The Court’s decision turned on two internal policies that surveyors claimed the facility did not follow.  First, the Court found that its “Accident and Incidents” policy requires Brenham to immediately report and investigate suspected neglect or abuse, including “injuries of an unknown source.” Second, the Court found that “Facility Abuse” policy required the facility “to develop and implement a systematic process to investigate allegations of abuse, neglect and/or exploitation so that such events can be accurately and timely investigated and reported to the proper authorities.”[3]

The Court affirmed the DHHS Departmental Appeals Board’s (DAB) conclusion that Brenham was obligated to report and investigate the resident’s bruising as potentially linked to abuse and neglect because the bruising was an injury of unknown origin. Importantly, the DON’s summary conclusion that the bruising was caused by a Hoyer Lift and did not need to be reported was rejected as a defense, citing as “undisputed evidence:  (1) though Resident 4's bloodwork indicated her blood cell counts were slightly low, Brenham's management ruled out a hematological disorder as a possible cause; (2) CNA Q told surveyors that Brenham's DON instructed her to corroborate the Hoyer Lift causation theory, but CNA Q and CNA R nevertheless denied transferring Resident 4 with a Hoyer Lift; (3) LPN B told surveyors that Hoyer Lift equipment was not present in Resident 4's room; (4) Resident 4's care plan did "not address transfers at all, much less call for use of a Hoyer Lift;" and (5) both Resident 4's physician and Brenham's medical director opined that the bruising should have been reported. Thus, Brenham violated its own policy by not reporting the incident to state officials and not implementing a “systematic process to investigate” the bruising, which would have led to a different causation conclusion.

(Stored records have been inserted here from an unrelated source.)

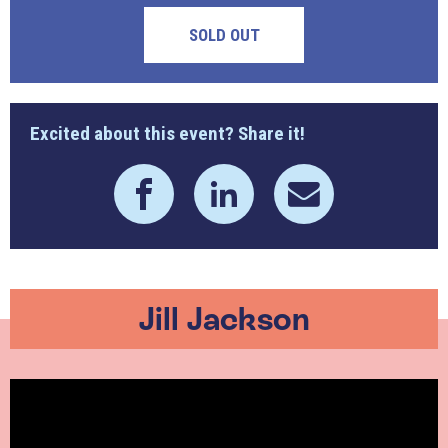
SOLD OUT
Excited about this event? Share it!
Jill Jackson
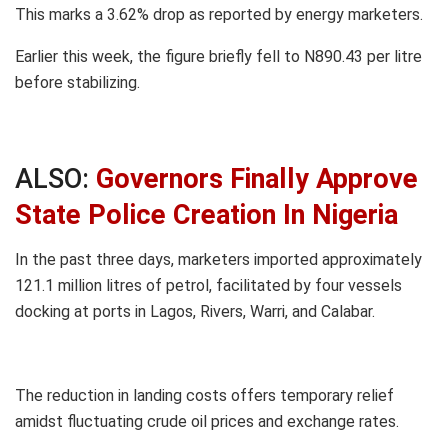
This marks a 3.62% drop as reported by energy marketers.
Earlier this week, the figure briefly fell to N890.43 per litre
before stabilizing.
ALSO:
Governors Finally Approve
State Police Creation In Nigeria
In the past three days, marketers imported approximately
121.1 million litres of petrol, facilitated by four vessels
docking at ports in Lagos, Rivers, Warri, and Calabar.
The reduction in landing costs offers temporary relief
amidst fluctuating crude oil prices and exchange rates.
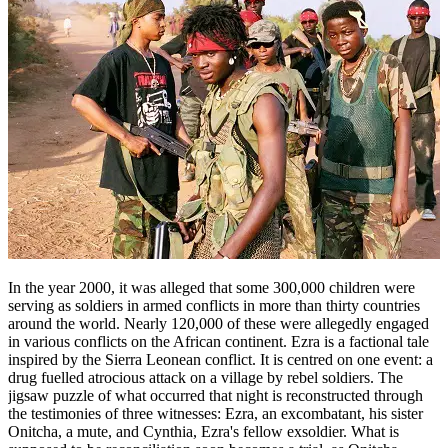
In the year 2000, it was alleged that some 300,000 children were
serving as soldiers in armed conflicts in more than thirty countries
around the world. Nearly 120,000 of these were allegedly engaged
in various conflicts on the African continent. Ezra is a factional tale
inspired by the Sierra Leonean conflict. It is centred on one event: a
drug fuelled atrocious attack on a village by rebel soldiers. The
jigsaw puzzle of what occurred that night is reconstructed through
the testimonies of three witnesses: Ezra, an excombatant, his sister
Onitcha, a mute, and Cynthia, Ezra's fellow exsoldier. What is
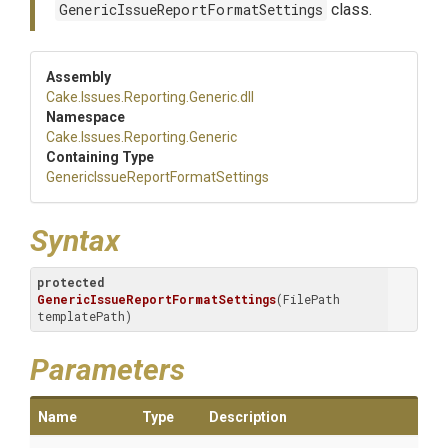
GenericIssueReportFormatSettings
class.
Assembly
Cake
.Issues
.Reporting
.Generic
.dll
Namespace
Cake
.Issues
.Reporting
.Generic
Containing Type
Generic
Issue
Report
Format
Settings
Syntax
protected
GenericIssueReportFormatSettings
(FilePath 
templatePath)
Parameters
Name
Type
Description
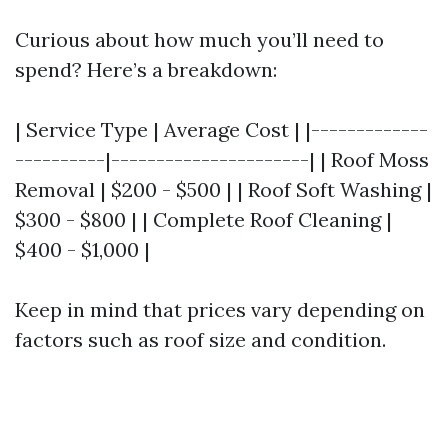
Curious about how much you’ll need to
spend? Here’s a breakdown:
| Service Type | Average Cost | |-------------
----------|----------------------| | Roof Moss
Removal | $200 - $500 | | Roof Soft Washing |
$300 - $800 | | Complete Roof Cleaning |
$400 - $1,000 |
Keep in mind that prices vary depending on
factors such as roof size and condition.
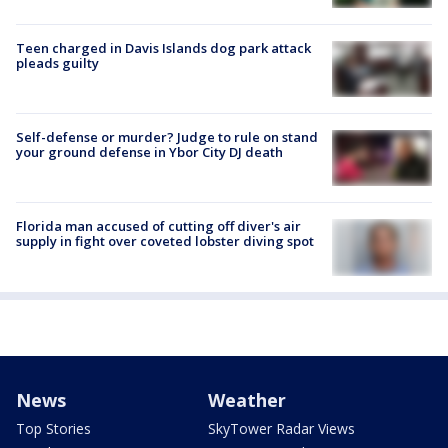
Teen charged in Davis Islands dog park attack
pleads guilty
Self-defense or murder? Judge to rule on stand
your ground defense in Ybor City DJ death
Florida man accused of cutting off diver's air
supply in fight over coveted lobster diving spot
News
Weather
Top Stories
SkyTower Radar Views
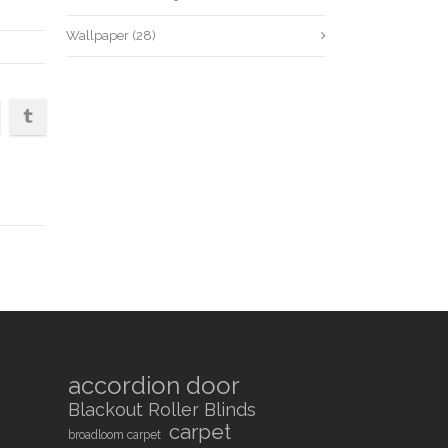
Wallpaper
(28)
accordion door
Blackout Roller Blinds
carpet
broadloom carpet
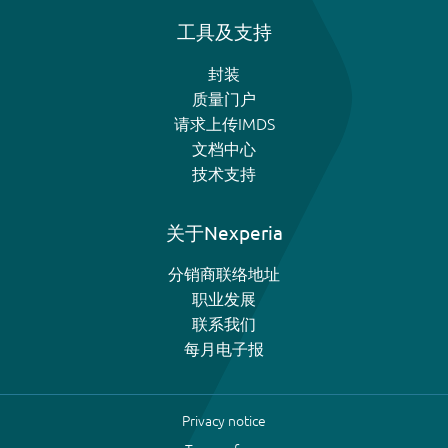
工具及支持
封装
质量门户
请求上传IMDS
文档中心
技术支持
关于Nexperia
分销商联络地址
职业发展
联系我们
每月电子报
Privacy notice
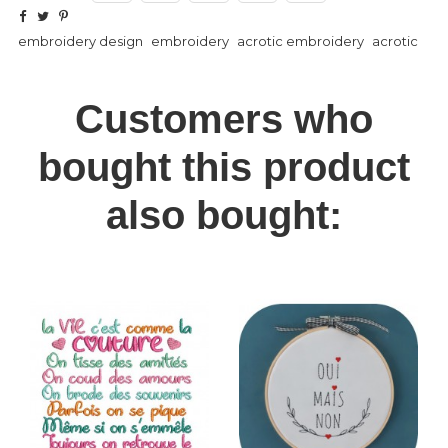
embroidery design
embroidery
acrotic embroidery
acrotic
Customers who
bought this product
also bought:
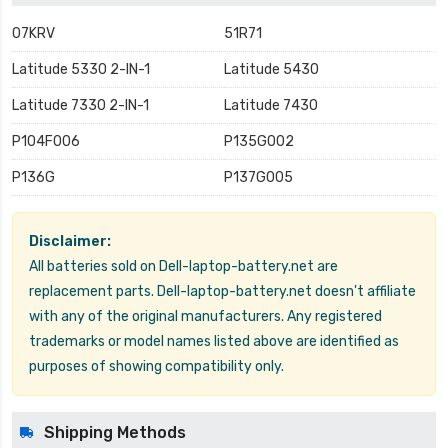
07KRV
51R71
Latitude 5330 2-IN-1
Latitude 5430
Latitude 7330 2-IN-1
Latitude 7430
P104F006
P135G002
P136G
P137G005
Disclaimer:
All batteries sold on Dell-laptop-battery.net are
replacement parts. Dell-laptop-battery.net doesn't affiliate
with any of the original manufacturers. Any registered
trademarks or model names listed above are identified as
purposes of showing compatibility only.
Shipping Methods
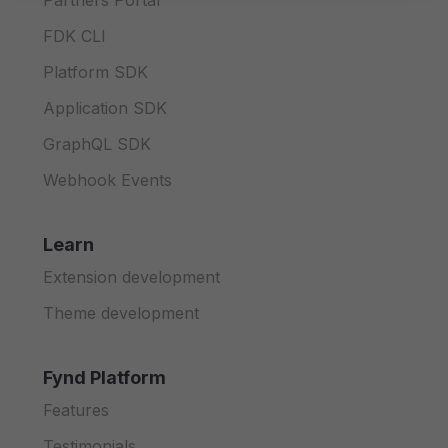
Partners Portal
FDK CLI
Platform SDK
Application SDK
GraphQL SDK
Webhook Events
Learn
Extension development
Theme development
Fynd Platform
Features
Testimonials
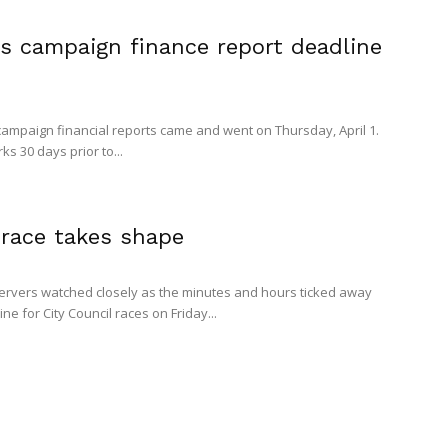
s campaign finance report deadline
 campaign financial reports came and went on Thursday, April 1.
s 30 days prior to...
 race takes shape
rvers watched closely as the minutes and hours ticked away
ine for City Council races on Friday...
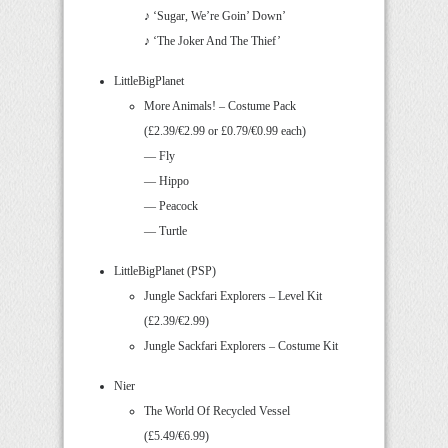
♪ ‘Sugar, We’re Goin’ Down’
♪ ‘The Joker And The Thief’
LittleBigPlanet
More Animals! – Costume Pack
(£2.39/€2.99 or £0.79/€0.99 each)
— Fly
— Hippo
— Peacock
— Turtle
LittleBigPlanet (PSP)
Jungle Sackfari Explorers – Level Kit
(£2.39/€2.99)
Jungle Sackfari Explorers – Costume Kit
Nier
The World Of Recycled Vessel
(£5.49/€6.99)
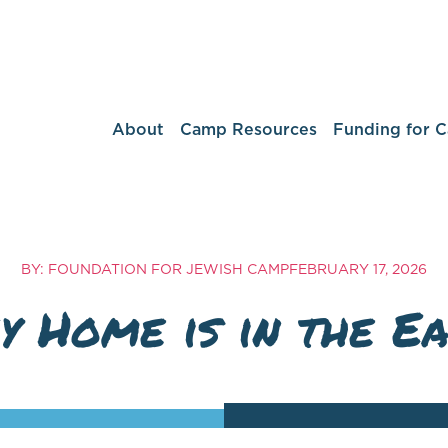
About
Camp Resources
Funding for 
BY: FOUNDATION FOR JEWISH CAMP
FEBRUARY 17, 2026
y Home is in the Ea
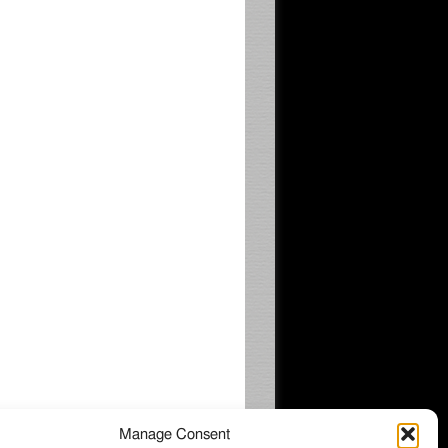
Manage Consent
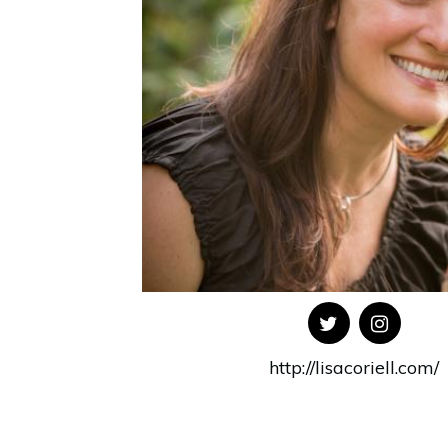
http://lisacoriell.com/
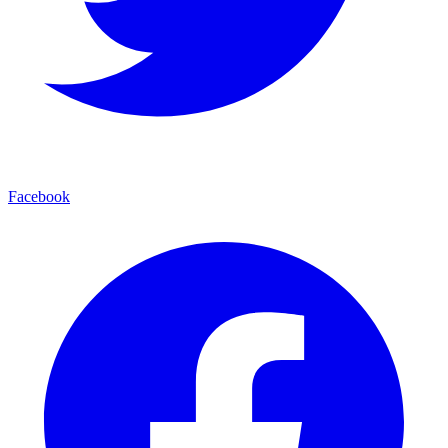
Facebook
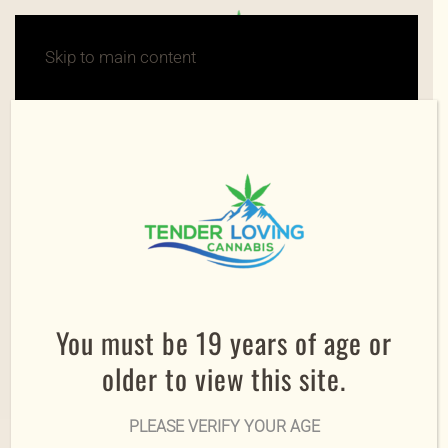
Skip to main content
You must be 19 years of age or
older to view this site.
PLEASE VERIFY YOUR AGE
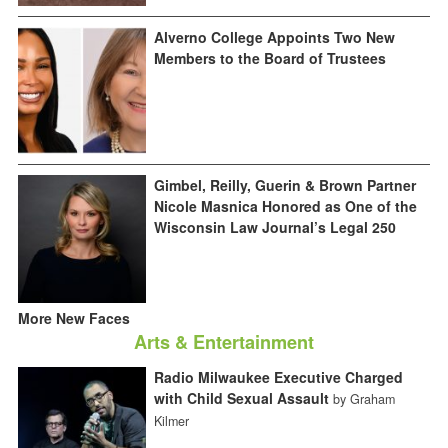
Alverno College Appoints Two New
Members to the Board of Trustees
Gimbel, Reilly, Guerin & Brown Partner
Nicole Masnica Honored as One of the
Wisconsin Law Journal’s Legal 250
More New Faces
Arts & Entertainment
Radio Milwaukee Executive Charged
with Child Sexual Assault
by Graham
Kilmer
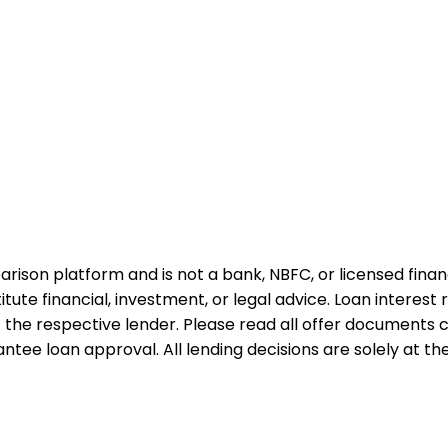
rison platform and is not a bank, NBFC, or licensed financi
te financial, investment, or legal advice. Loan interest rat
 the respective lender. Please read all offer documents ca
tee loan approval. All lending decisions are solely at the d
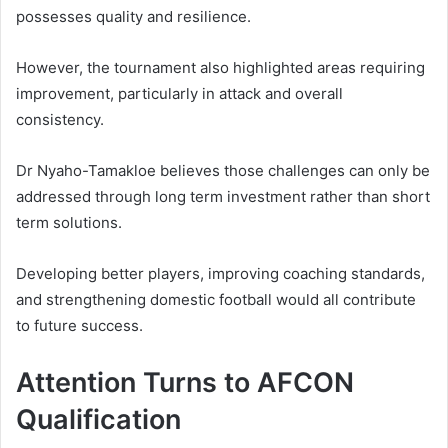
possesses quality and resilience.
However, the tournament also highlighted areas requiring
improvement, particularly in attack and overall
consistency.
Dr Nyaho-Tamakloe believes those challenges can only be
addressed through long term investment rather than short
term solutions.
Developing better players, improving coaching standards,
and strengthening domestic football would all contribute
to future success.
Attention Turns to AFCON
Qualification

This case serves as a clear reminder that facilities must not only have and effectuate their internal policies, but they must write those policies in a manner that is clear and not susceptible of requiring more than state and federal regulations require. Here, the DON’s summary conclusion did not evidence a systematic process of investigation and made it easier to find that the federal requirement “to investigate thoroughly” was violated.    

We expect this decision to be followed broadly. As such, it may be prudent for skilled nursing facility operators to review their policies to be certain that they are properly tailored to ensure that the facility is capable of following them.

[1] Brenham Nursing & Rehab. Ctr. Petitioner, v. U.S. Dep't of Health & Human Servs., Respondent, 2015 WL 5471575 (C.A.5),  22.
[2] Brenham Nursing & Rehab. Ctr., Petitioner, Appellant, v. U.S. Dep't of Health & Human Servs., Respondent, Appellee, 2015 WL 6470932 (C.A.5), 37.
[3] Brenham Nursing & Rehab. Ctr. v. U.S. Dep't of Health & Human Servs., No. 15-60272, 2016 WL 454320, at *3 (5th Cir. Feb. 4, 2016).